Four Tips for Handling Change
Following are four tips that have helped me deal with change. You may want to consider using some of them the next time you are faced with a “change moment.”
1) Don’t wait for all the details. Good leaders want lots of details before they make a decision. That’s great…up to a point. Despite one’s best efforts, in most situations it’s impossible to get all the details in an appropriate amount of time. Good leadership is the art of balancing the need for information with the available time…and moving forward. Yes, sometimes mistakes are made. But the paralysis of analysis is often more harmful.

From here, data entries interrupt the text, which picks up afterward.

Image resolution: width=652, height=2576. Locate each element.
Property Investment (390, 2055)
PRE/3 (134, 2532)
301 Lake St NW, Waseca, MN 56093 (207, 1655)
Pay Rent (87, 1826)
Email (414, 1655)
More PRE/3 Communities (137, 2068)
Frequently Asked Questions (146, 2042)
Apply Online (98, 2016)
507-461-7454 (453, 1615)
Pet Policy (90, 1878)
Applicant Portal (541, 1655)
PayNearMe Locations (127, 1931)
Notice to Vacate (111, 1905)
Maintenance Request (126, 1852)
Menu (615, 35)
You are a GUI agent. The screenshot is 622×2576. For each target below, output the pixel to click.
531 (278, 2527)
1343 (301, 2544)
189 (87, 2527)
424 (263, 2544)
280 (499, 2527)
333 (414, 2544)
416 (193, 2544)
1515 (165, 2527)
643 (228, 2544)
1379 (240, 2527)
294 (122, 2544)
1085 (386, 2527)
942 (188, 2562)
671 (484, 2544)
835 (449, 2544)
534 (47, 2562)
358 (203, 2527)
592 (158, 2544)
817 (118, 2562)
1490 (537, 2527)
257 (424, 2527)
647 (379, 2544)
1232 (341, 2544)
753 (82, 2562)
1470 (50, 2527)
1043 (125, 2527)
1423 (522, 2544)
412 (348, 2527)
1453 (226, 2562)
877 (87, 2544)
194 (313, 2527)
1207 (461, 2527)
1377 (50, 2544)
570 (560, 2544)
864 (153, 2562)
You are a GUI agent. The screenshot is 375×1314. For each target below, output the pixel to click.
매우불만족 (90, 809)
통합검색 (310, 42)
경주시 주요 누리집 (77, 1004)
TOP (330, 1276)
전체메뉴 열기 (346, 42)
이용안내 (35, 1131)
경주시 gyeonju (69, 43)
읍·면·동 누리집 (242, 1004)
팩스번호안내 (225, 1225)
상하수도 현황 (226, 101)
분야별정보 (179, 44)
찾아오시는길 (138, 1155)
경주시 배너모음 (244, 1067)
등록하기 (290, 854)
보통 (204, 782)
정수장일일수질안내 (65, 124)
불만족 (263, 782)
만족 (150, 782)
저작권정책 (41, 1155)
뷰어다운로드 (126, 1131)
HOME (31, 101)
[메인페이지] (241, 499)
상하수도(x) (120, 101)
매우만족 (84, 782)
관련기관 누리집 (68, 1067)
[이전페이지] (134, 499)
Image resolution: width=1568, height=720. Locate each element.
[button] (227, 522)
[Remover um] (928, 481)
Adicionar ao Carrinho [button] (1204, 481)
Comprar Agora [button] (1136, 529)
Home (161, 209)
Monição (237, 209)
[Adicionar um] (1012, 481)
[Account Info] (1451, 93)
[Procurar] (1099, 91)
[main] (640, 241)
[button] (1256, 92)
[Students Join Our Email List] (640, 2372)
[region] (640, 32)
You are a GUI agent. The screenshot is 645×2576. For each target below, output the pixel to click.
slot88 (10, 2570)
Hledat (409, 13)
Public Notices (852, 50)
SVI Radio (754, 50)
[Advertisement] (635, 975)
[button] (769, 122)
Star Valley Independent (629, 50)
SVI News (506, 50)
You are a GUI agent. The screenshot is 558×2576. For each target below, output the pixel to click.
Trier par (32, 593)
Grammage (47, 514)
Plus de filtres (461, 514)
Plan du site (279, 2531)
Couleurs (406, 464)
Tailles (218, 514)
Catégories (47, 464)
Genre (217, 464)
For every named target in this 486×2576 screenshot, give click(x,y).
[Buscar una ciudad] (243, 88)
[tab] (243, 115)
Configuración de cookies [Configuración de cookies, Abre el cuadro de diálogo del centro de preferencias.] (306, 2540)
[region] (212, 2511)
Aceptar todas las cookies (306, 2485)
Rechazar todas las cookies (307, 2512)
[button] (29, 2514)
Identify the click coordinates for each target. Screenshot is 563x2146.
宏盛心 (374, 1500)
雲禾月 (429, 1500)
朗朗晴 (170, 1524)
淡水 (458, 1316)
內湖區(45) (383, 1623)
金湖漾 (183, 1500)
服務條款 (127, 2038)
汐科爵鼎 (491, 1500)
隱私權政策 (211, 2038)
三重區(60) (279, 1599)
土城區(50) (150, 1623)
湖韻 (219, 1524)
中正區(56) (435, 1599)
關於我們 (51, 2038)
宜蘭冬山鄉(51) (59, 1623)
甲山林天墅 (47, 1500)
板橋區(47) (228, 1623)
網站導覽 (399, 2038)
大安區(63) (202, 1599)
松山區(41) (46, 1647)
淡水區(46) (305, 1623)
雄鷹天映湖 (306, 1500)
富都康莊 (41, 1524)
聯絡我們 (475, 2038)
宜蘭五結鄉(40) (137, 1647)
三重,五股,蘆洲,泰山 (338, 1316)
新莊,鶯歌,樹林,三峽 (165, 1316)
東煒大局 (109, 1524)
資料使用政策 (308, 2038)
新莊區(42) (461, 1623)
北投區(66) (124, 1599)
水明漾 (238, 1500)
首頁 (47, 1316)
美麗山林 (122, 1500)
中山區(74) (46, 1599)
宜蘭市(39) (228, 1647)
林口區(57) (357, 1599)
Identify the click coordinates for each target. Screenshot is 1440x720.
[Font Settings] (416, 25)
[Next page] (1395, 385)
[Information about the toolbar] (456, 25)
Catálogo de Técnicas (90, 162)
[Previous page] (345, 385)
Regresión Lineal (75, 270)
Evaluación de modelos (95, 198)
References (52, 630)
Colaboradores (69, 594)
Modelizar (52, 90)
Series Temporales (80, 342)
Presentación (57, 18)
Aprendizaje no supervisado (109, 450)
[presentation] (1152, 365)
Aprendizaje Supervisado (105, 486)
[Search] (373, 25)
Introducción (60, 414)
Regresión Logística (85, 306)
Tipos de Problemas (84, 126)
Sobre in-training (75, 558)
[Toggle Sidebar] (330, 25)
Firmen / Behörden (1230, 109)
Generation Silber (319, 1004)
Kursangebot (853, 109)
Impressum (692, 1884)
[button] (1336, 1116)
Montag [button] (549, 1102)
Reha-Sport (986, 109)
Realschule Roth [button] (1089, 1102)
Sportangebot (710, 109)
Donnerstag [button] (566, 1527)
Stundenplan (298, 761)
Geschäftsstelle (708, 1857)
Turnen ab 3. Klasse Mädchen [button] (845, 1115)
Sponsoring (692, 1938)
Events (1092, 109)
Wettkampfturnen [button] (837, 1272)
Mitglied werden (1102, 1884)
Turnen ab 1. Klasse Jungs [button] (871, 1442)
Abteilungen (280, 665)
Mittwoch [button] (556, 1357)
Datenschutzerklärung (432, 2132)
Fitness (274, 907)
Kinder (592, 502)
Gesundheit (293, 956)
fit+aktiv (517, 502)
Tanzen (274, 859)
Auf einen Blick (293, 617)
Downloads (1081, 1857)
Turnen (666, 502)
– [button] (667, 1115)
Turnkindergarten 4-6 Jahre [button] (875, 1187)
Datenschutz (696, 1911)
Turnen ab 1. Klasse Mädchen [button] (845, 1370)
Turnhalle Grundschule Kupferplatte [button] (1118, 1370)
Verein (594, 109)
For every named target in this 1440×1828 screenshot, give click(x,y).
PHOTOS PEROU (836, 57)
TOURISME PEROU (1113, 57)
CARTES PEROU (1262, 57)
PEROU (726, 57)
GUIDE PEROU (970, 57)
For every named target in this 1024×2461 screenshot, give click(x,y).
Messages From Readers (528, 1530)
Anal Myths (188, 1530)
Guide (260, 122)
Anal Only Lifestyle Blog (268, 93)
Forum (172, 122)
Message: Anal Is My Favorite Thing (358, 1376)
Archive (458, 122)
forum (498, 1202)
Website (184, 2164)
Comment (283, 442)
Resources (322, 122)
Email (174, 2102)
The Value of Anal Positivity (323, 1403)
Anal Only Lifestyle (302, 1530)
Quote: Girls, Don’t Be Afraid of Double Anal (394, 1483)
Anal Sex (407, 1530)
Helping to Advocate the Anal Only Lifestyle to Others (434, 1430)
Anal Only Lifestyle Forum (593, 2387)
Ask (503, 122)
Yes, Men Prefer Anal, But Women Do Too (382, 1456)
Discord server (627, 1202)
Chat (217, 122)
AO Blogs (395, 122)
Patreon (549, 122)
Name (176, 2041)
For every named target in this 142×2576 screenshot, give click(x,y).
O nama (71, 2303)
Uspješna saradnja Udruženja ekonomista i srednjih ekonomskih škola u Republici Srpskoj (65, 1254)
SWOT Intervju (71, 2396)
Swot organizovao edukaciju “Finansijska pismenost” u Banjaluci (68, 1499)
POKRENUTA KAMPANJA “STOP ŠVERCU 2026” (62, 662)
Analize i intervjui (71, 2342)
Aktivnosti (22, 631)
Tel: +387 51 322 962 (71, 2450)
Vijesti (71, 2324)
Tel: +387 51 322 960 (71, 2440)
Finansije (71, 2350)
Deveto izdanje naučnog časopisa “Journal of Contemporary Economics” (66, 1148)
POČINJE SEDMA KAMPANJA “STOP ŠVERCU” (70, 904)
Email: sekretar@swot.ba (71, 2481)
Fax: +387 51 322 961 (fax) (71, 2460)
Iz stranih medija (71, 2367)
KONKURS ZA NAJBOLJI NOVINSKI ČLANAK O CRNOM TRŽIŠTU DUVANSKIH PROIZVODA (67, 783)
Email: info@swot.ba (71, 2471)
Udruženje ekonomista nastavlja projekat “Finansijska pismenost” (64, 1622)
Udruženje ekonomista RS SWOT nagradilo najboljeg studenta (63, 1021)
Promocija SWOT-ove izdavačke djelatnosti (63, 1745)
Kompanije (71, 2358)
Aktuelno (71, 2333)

2) Don’t fall for the, “I’m in control,” lie. Leaders often resist change because they don’t want to lose control. But this behavior provides a false sense of security. You actually are not in control to start with. Change simply reminds us of this fact.
3) Give yourself (and your team) time to adjust. Change rarely feels good at first. Think back to the last time your smartphone asked you to update your operating system. If you are like me, you probably put it off as long aspossible. Then, when you finally did hit the “update” button…didn’t you hate it for the first week or so? Nothing worked like it did before. It seemed clumsy. But gradually, didn’t you grow to like the new system better than the earlier version?
When change happens, be prepared not to like it at first. Allow your
people not to like it. But give it time. Look for the benefits of the new approach. Speak to others about those benefits. Gradually, you’re likely to embrace the new…and leave the old permanently behind.
4) Celebrate change. As you experience the benefits of various moments of change…make a list of those changes and how they improved the future. Then, when a new change hits, refer to your list of previous successful and beneficial changes.
Learning to embrace change is one of the most freeing, invigorating skills we can develop. I still remember the advice that dear friend and business associate Porter Stark gave me at a crossroads moment in my life. I was thinking about selling a company I had owned for many years. Frankly, too much of my self-identity andego were tied up in this business.
“Besides,” I wondered, “what would I do without the company?”
Porter’s simple comment was, “Steve, there comes a time when every plant needs to be repotted in new soil.”